Interestingly though, I believe their decades-old activist tradition is actually one of their biggest weaknesses. Ironically, so-called progressives are stuck in the past. The RCG has a very minimal online footprint – it uses its profiles on twitter and Instagram only to post dates for upcoming events. The RCG have so much faith in their traditional method of raising ‘class consciousness’ (translation: spreading communism) that they’re losing the internet arms race and thus their grip on young people – their traditional base. The fact that the group has a large proportion of older members might have something to do with it.
However, Leftists are good at street activism – they’ve been doing it for decades. Leftist activist groups have ingrained in their traditions social technology – sets of practices, behaviours and attitudes – that have developed over time and that their opponents would do well to familiarise themselves with, like looking at the homework of a friend (or in this case, an adversary).

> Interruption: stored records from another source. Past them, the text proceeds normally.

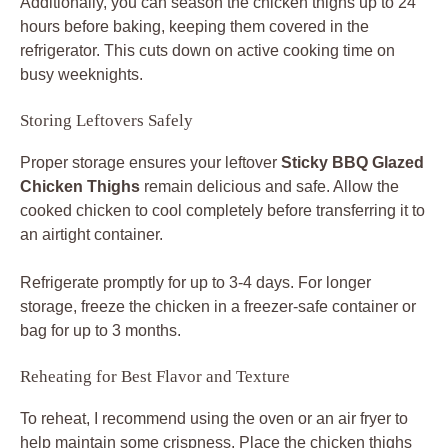
Additionally, you can season the chicken thighs up to 24
hours before baking, keeping them covered in the
refrigerator. This cuts down on active cooking time on
busy weeknights.
Storing Leftovers Safely
Proper storage ensures your leftover
Sticky BBQ Glazed
Chicken Thighs
remain delicious and safe. Allow the
cooked chicken to cool completely before transferring it to
an airtight container.
Refrigerate promptly for up to 3-4 days. For longer
storage, freeze the chicken in a freezer-safe container or
bag for up to 3 months.
Reheating for Best Flavor and Texture
To reheat, I recommend using the oven or an air fryer to
help maintain some crispness. Place the chicken thighs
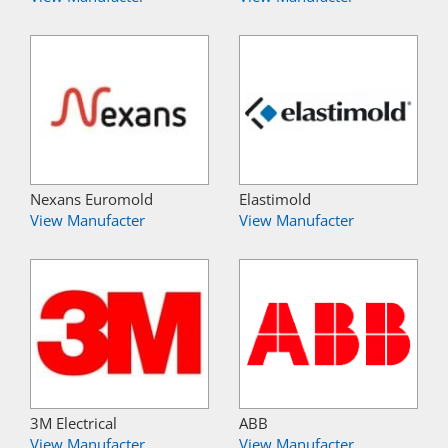
Nexans Euromold
Elastimold
View Manufacter
View Manufacter
3M Electrical
ABB
View Manufacter
View Manufacter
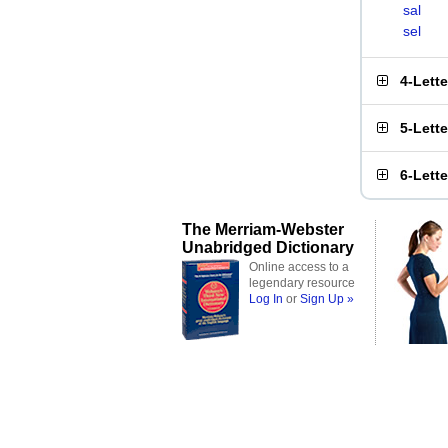
sal
sel
4-Lett
5-Lett
6-Lett
The Merriam-Webster
Unabridged Dictionary
Online access to a
legendary resource
Log In
or
Sign Up »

The RCG believes that it is one of very few, maybe even the only, Leftist group in Britain today committed to maintaining a substantial street presence. One of the conditions for membership, after all, is promising to attend at least one street protest a week. The RCG no doubt take their activism seriously, with a comrade even describing the group to me as being made up of ‘professional revolutionaries’. They believe that they are growing and will continue to grow in strength, propelled by financial and then ecological crises. They are very excited for the collapse of the Labour party, which they believe is all-but imminent, because they think it will cause swathes of the Left to lose faith in a parliamentary means of achieving socialism and take to the streets, where the RCG will be waiting for them.
My time as a revolutionary communist has been challenging but what I’ve learned is no doubt valuable. I strongly encourage others to do as I have, if only just for a few weeks or so. Join your local leftist organisation – pick a sect, any sect! Expand your knowledge, see a different perspective and gain skills you might not gain anywhere else. Speak to people with a completely different viewpoint from yours and learn how they think, you’ll be a slightly better and more knowledgeable person for it.
Quote: Leftists are good at street activism. They have ingrained in their traditions social technology that have developed over time and that their opponents should familiarise themselves with.